Sixties City - Elvis Films of The Sixties

Elvis as the half-breed Kiowa Pacer & Barbara Eden

Robert Wagner wrote in his memoirs that he was offered the role of Elvis’s brother but had quickly turned it down. ‘Nobody ever paid attention to any other man in an Elvis Presley picture’, he wrote. ‘Colonel Tom Parker made sure of that.’ Steve Forrest was cast in his place. Barbara Steele walked off the picture after an argument with director Don Siegel and was replaced by Barbara Eden.

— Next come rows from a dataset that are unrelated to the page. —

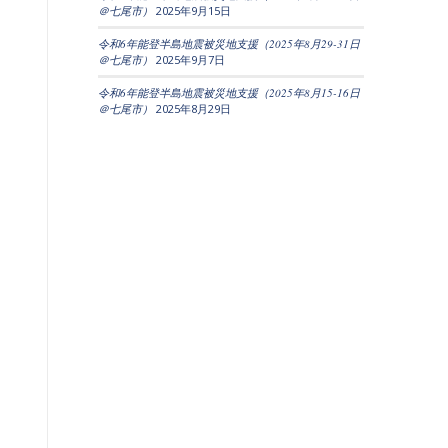
＠七尾市）
2025年9月15日
令和6年能登半島地震被災地支援（2025年8月29-31日
＠七尾市）
2025年9月7日
令和6年能登半島地震被災地支援（2025年8月15-16日
＠七尾市）
2025年8月29日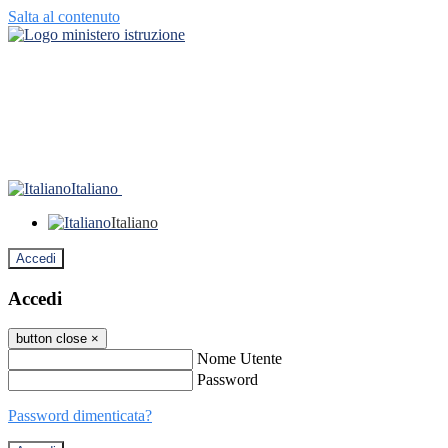
Salta al contenuto
Italiano
Italiano
Accedi
Accedi
button close
×
Nome Utente
Password
Password dimenticata?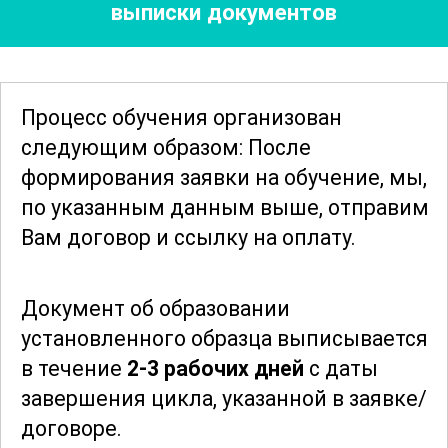
выписки документов
инструментов играет ключевую роль в
работе с органическим стеклом.
Участники курса познакомятся с
новейшими методиками и
Процесс обучения организован
оборудованием, что позволит им
следующим образом: После
оставаться конкурентоспособными на
формирования заявки
на обучение, мы,
рынке труда. Важной частью обучения
по указанным данным выше, отправим
является освоение навыков
Вам договор и ссылку на оплату.
безопасности при работе с акрилом, что
гарантирует высокое качество и
Документ об образовании
долговечность готовых изделий.
установленного образца выписывается
в течение
2-3 рабочих дней
с даты
Курс рассчитан на тех, кто хочет
завершения цикла, указанной в заявке/
углубить свои знания и получить
договоре.
ценные навыки в области изготовления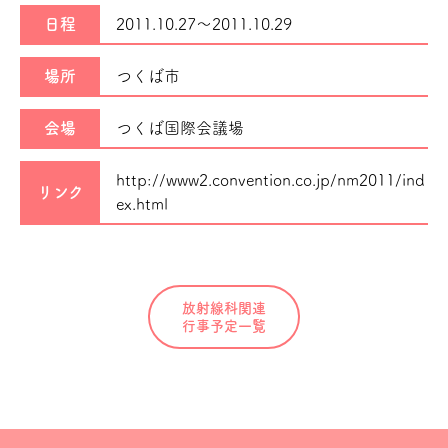
日程
2011.10.27～
2011.10.29
場所
つくば市
会場
つくば国際会議場
http://www2.convention.co.jp/nm2011/ind
リンク
ex.html
放射線科関連
行事予定一覧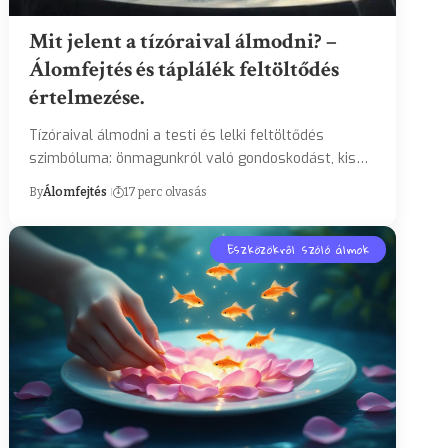
Mit jelent a tízóraival álmodni? –
Álomfejtés és táplálék feltöltődés
értelmezése.
Tízóraival álmodni a testi és lelki feltöltődés
szimbóluma: önmagunkról való gondoskodást, kis…
By
Álomfejtés
17 perc olvasás
Eszközökről szóló álmok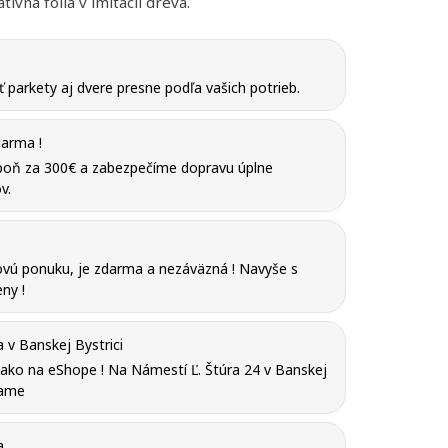
ívna fólia v imitácii dreva.
parkety aj dvere presne podľa vašich potrieb.
arma !
poň za 300€ a zabezpečíme dopravu úplne
v.
vú ponuku, je zdarma a nezáväzná ! Navyše s
ny !
v Banskej Bystrici
y ako na eShope ! Na Námestí Ľ. Štúra 24 v Banskej
tame
a
iť nový zoznam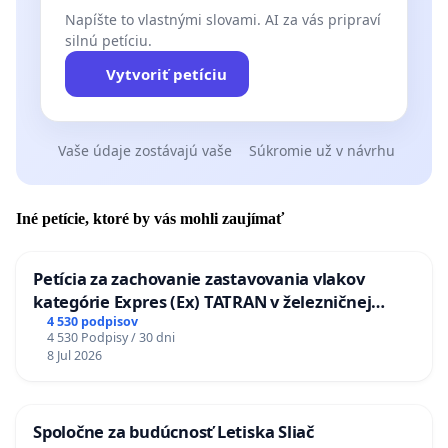
Napíšte to vlastnými slovami. AI za vás pripraví
silnú petíciu.
Vytvoriť petíciu
Vaše údaje zostávajú vaše
Súkromie už v návrhu
Iné petície, ktoré by vás mohli zaujímať
Petícia za zachovanie zastavovania vlakov
kategórie Expres (Ex) TATRAN v železničnej
stanici Púchov
4 530 podpisov
4 530 Podpisy / 30 dni
8 Jul 2026
Spoločne za budúcnosť Letiska Sliač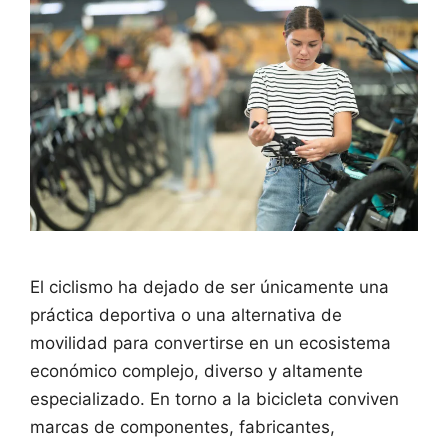
El ciclismo ha dejado de ser únicamente una
práctica deportiva o una alternativa de
movilidad para convertirse en un ecosistema
económico complejo, diverso y altamente
especializado. En torno a la bicicleta conviven
marcas de componentes, fabricantes,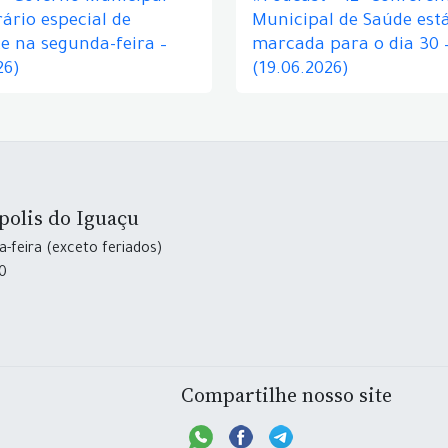
ário especial de
Municipal de Saúde est
e na segunda-feira –
marcada para o dia 30 
26)
(19.06.2026)
polis do Iguaçu
-feira (exceto feriados)
30
Compartilhe nosso site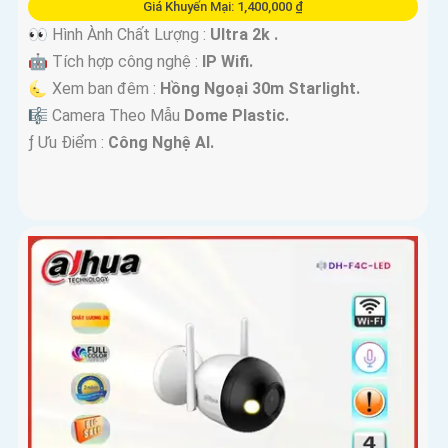
Giá Khuyến Mại: 1,400,000 ₫
👀 Hình Ành Chất Lượng :
Ultra 2k .
🤖️ Tích hợp công nghệ :
IP Wifi.
🌜 Xem ban đêm :
Hồng Ngoại 30m Starlight.
🎼️ Camera Theo Mẫu
Dome Plastic.
️ƒ Ưu Điểm :
Công Nghệ AI.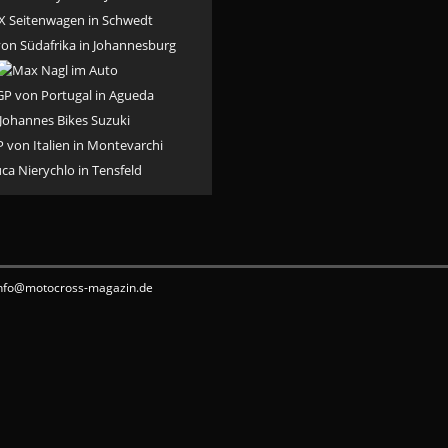
fo@motocross-magazin.de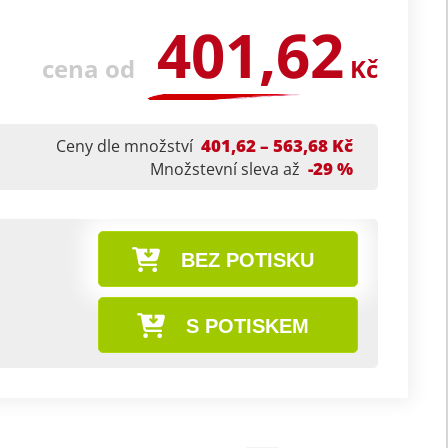
401,62
cena od
Kč
401,62 – 563,68 Kč
Ceny dle množství
-29 %
Množstevní sleva až
BEZ POTISKU
S POTISKEM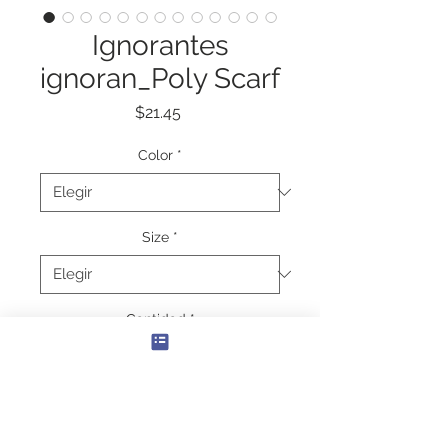
Ignorantes
ignoran_Poly Scarf
Precio
$21.45
Color
*
Size
*
Cantidad
*
Agregar al carrito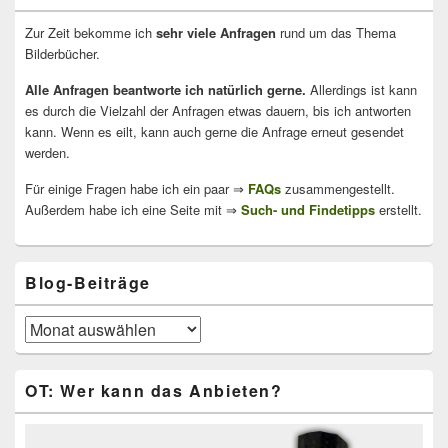
Zur Zeit bekomme ich
sehr viele Anfragen
rund um das Thema
Bilderbücher.
Alle Anfragen beantworte ich natürlich gerne.
Allerdings ist kann
es durch die Vielzahl der Anfragen etwas dauern, bis ich antworten
kann. Wenn es eilt, kann auch gerne die Anfrage erneut gesendet
werden.
Für einige Fragen habe ich ein paar ⇒
FAQs
zusammengestellt.
Außerdem habe ich eine Seite mit ⇒
Such- und Findetipps
erstellt.
Blog-Beiträge
Blog-
Beiträge
OT: Wer kann das Anbieten?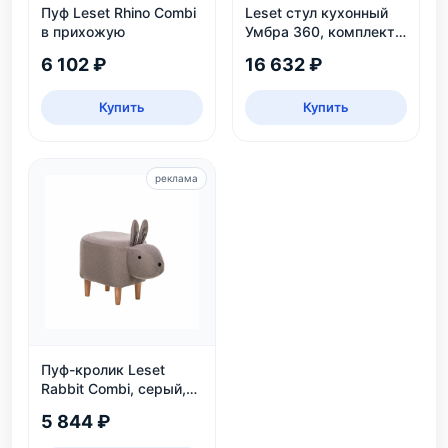
Пуф Leset Rhino Combi
Leset стул кухонный
в прихожую
Умбра 360, комплект
2 шт
6 102 ₽
16 632 ₽
Купить
Купить
реклама
Пуф-кролик Leset
Rabbit Combi, серый,
детский, нагрузка 80
5 844 ₽
кг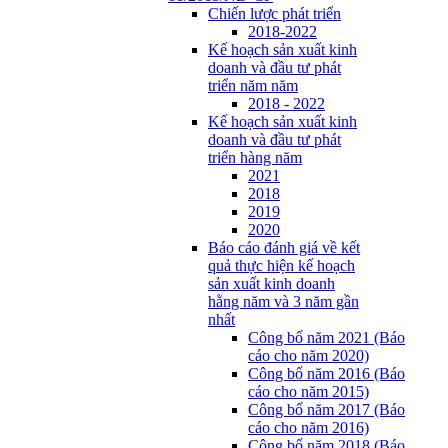
Chiến lược phát triển
2018-2022
Kế hoạch sản xuất kinh
doanh và đầu tư phát
triển năm năm
2018 - 2022
Kế hoạch sản xuất kinh
doanh và đầu tư phát
triển hàng năm
2021
2018
2019
2020
Báo cáo đánh giá về kết
quả thực hiện kế hoạch
sản xuất kinh doanh
hằng năm và 3 năm gần
nhất
Công bố năm 2021 (Báo
cáo cho năm 2020)
Công bố năm 2016 (Báo
cáo cho năm 2015)
Công bố năm 2017 (Báo
cáo cho năm 2016)
Công bố năm 2018 (Báo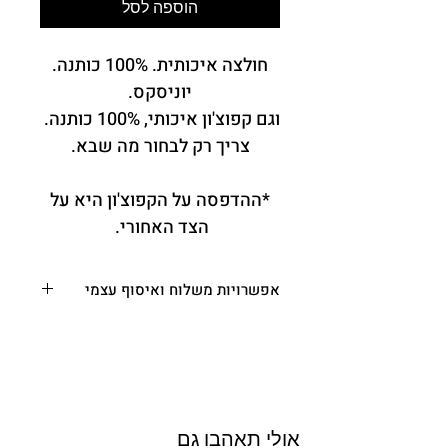
הוספה לסל
חולצה איכותית. 100% כותנה.
יוניסקס.
וגם קפוצ'ון איכותי, 100% כותנה.
צריך רק לבחור מה שבא.
*ההדפסה על הקפוצ'ון היא על
הצד האחורי.
אפשרויות משלוח ואיסוף עצמי
משלוח עד הבית או המשרד
- בין 3-10 ימי
עסקים. (מפורטים בתקנון, ימי העסקים לא
כוללים את יום ביצוע ההזמנה סופ"ש, חה"מ
וערבי חג) - 35.00 ש"ח
איסוף עצמי
– רחוב בית הכרם 29,
ירושלים (א-ה בין השעות 10:00-18:00
אולי תאהבו גם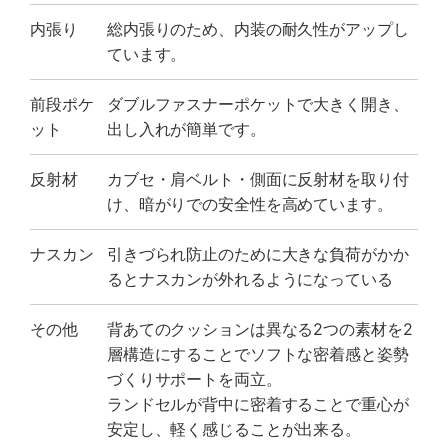
内張り
総内張りのため、内装の耐久性がアップし
ています。
前段ポケ
ダブルファスナーポケットで大きく開き、
ット
出し入れが簡単です。
反射材
カブセ・肩ベルト・側面に反射材を取り付
け、暗がりでの安全性を高めています。
ナスカン
引きづられ防止のために大きな負荷がかか
るとナスカンが外れるようになっている
その他
背あてのクッションは異なる2つの素材を2
層構造にすることでソフトな密着感と姿勢
づくりサポートを両立。
ランドセルが背中に密着することで重心が
安定し、軽く感じることが出来る。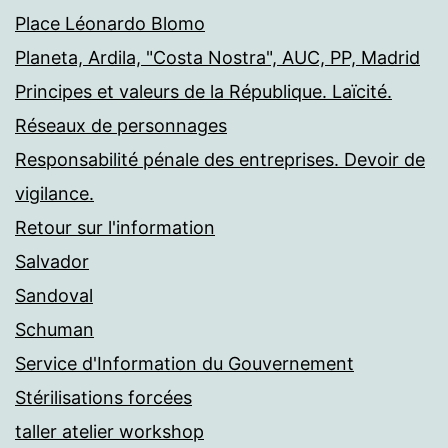
Place Léonardo Blomo
Planeta, Ardila, "Costa Nostra", AUC, PP, Madrid
Principes et valeurs de la République. Laïcité.
Réseaux de personnages
Responsabilité pénale des entreprises. Devoir de
vigilance.
Retour sur l'information
Salvador
Sandoval
Schuman
Service d'Information du Gouvernement
Stérilisations forcées
taller atelier workshop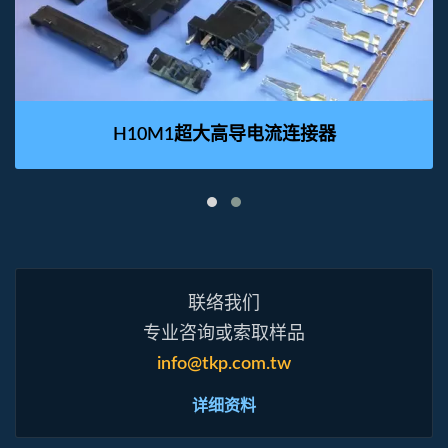
H10M1超大高导电流连接器
联络我们
专业咨询或索取样品
info@tkp.com.tw
详细资料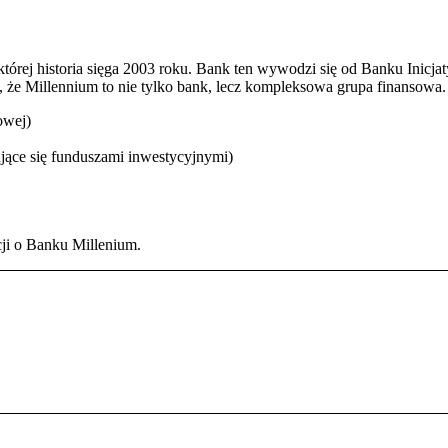
której historia sięga 2003 roku. Bank ten wywodzi się od Banku Ini
, że Millennium to nie tylko bank, lecz kompleksowa grupa finansow
owej)
jące się funduszami inwestycyjnymi)
cji o Banku Millenium.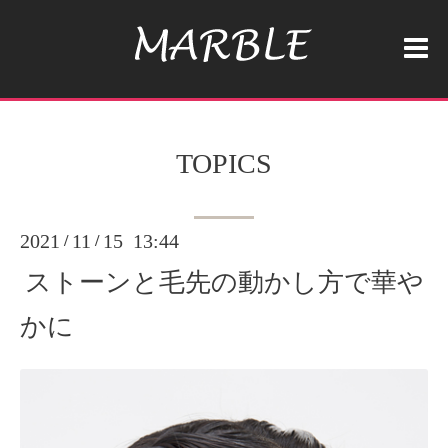
TOPICS
2021
11
15 13:44
/
/
ストーンと毛先の動かし方で華や
かに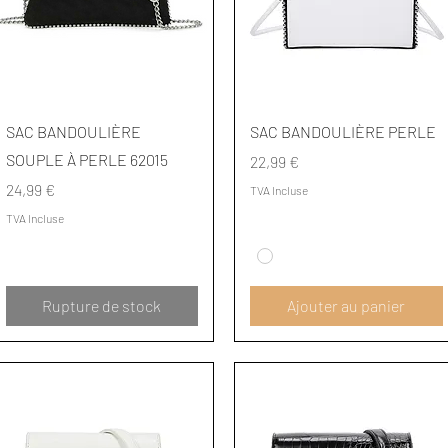
Aperçu rapide
Aperçu rapide
SAC BANDOULIÈRE
SAC BANDOULIÈRE PERLE
SOUPLE À PERLE 62015
Prix
22,99 €
Prix
24,99 €
TVA Incluse
TVA Incluse
Rupture de stock
Ajouter au panier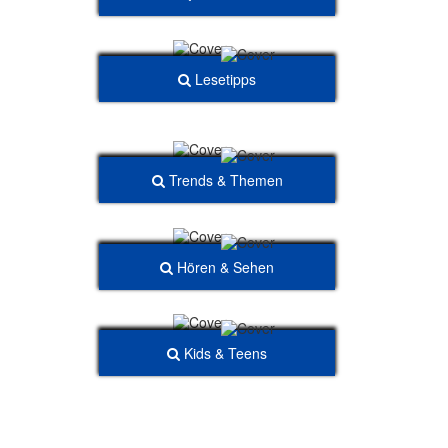
Lesetipps
Trends & Themen
Hören & Sehen
Kids & Teens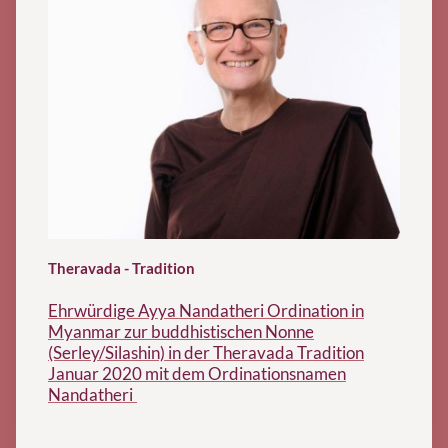
Theravada - Tradition
Ehrwürdige Ayya Nandatheri Ordination in
Myanmar zur buddhistischen Nonne
(Serley/Silashin) in der Theravada Tradition
Januar 2020 mit dem Ordinationsnamen
Nandatheri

At the beginning of the movie, Richard Jaeckel’s character had no-one to dance with, so he grabbed a wooden chair. ‘Hey buddy, don’t you be no square’, said the warden. ‘If you can’t find a partner use a wooden chair.’ The line is from the title song of the Elvis film Jailhouse Rock (1957). One wonders how many individuals in the American west used expressions like, ‘don’t be no square.’ Not a lot, I imagine.

The original title of the Clair Huffaker novel was ‘Flaming Lance’ and the original title of the movie was to be ‘Black Star’. In fact, Elvis even recorded a song of that name, the word ‘black’ being later replaced with ‘flaming’. Flaming Star was released one month after the more popular G I Blues. Such was the popularity of its star that this rather run-of-the-mill western climbed to number 12 on the 1961 box-office charts. When Johnson learned that Elvis had been cast in the lead role of Pacer Burton he was sceptical. ‘I was wondering what in God’s name they would do with Elvis Presley in this’, he recalled. ‘All they did was put in a kind of a hoedown dance and Presley sang a song at the opening, and then they went right on into the picture.’

Interestingly, South Africans were not able to see the movie because of the Apartheid policy of the government at that time, which objected to Elvis playing the half-breed son of an American Indian woman and a white man. 20th Century Fox appealed the decision and a day later the South African Board of Censors lifted the ban, but only if the film was not shown to the country’s indigenous population. It was eventually screened to strictly segregated theatres in Durban in June 1961. Curiously, the picture was permanently banned from cinemas in Kenya, Uganda and Tanzania. UK colonial government officials in those territories feared Flaming Star could reignite racial tensions in the aftermath of the recent Mau Mau uprising!

4 Comments

    • Ha! Rather than being regarded as an ‘expert’, Cat, I can categorically state that I have been referred to in these very pages as a ‘muck-raking son of a bitch!’ Personally, I prefer your assessment.

  1. Brando and Sinatra as brothers? In a western? Horrible idea.

    The two did not get along during the shooting of the musical “Guys & Dolls,” so this movie with them together was never gonna happen.

    Now Brando & Monty Clift as brothers would have been electric!

    • To each his own, I suppose, Michael. I only liked Clift in two films – ‘From Here to Eternity’ and ‘Red River’, and I only liked Brando in ‘On the Waterfront’, yet both are considered by the ‘experts’ to be screen icons. Obviously, I am no expert.